All of the subjects claimed to totally dig gender equality and feel "victimized by rhetoric demonizing pornography," according to the press release. Simon Louis Lajeunesse, the Université de Montréal researcher behind the study, which is still in its infancy embryonic phase, reports: "Pornography hasn't changed their perception of women or their relationship which they all want as harmonious and fulfilling as possible," he said. "Those who could not live out their fantasy in real life with their partner simply set aside the fantasy. The fantasy is broken in the real world and men don't want their partner to look like a porn star."
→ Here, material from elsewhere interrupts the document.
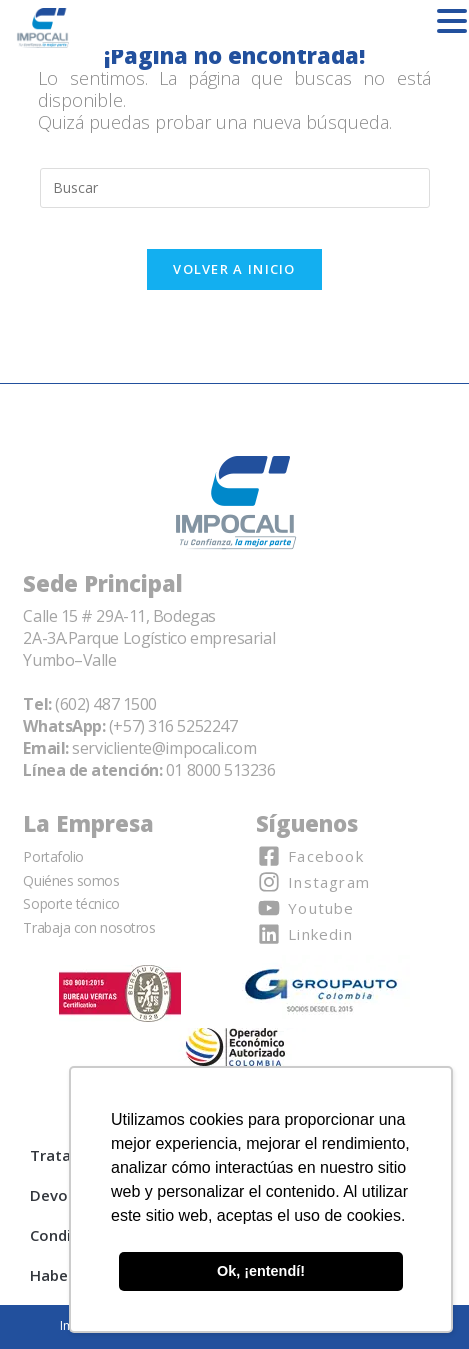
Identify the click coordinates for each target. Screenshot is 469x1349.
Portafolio (53, 856)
I don't doubt that most young men do not want their partner to look like a porn star and that X-rated flicks can be part of an innocuous -- and even healthy -- private fantasy life. It's just -- this isn't science. You don't determine the impact of porn by merely asking a small sampling of typical dudes whether it changed their view of women. If it's all they have known (since the age of 10 for most of the study participants), how the heck are they supposed to evaluate how it changed their view of women? I'm a female and feminist member of this porned generation and I'm only just beginning to pick apart how smut shaped my views on all things related to sex. I know one thing: It had an impact. I don't know how small or how big an impact, but I can't deny that such a major cultural influence had ... some influence.
These conversations are so often shouted across the chasm between political extremes -- whether it's an argument by Ariel Levy (for the record, a writer I greatly admire) that mine is a generation of "female chauvinist pigs" or a proclamation that porn is, meh, no big deal, so get over it. Neither position represents the whole truth, and half-baked research like this won't get us any closer.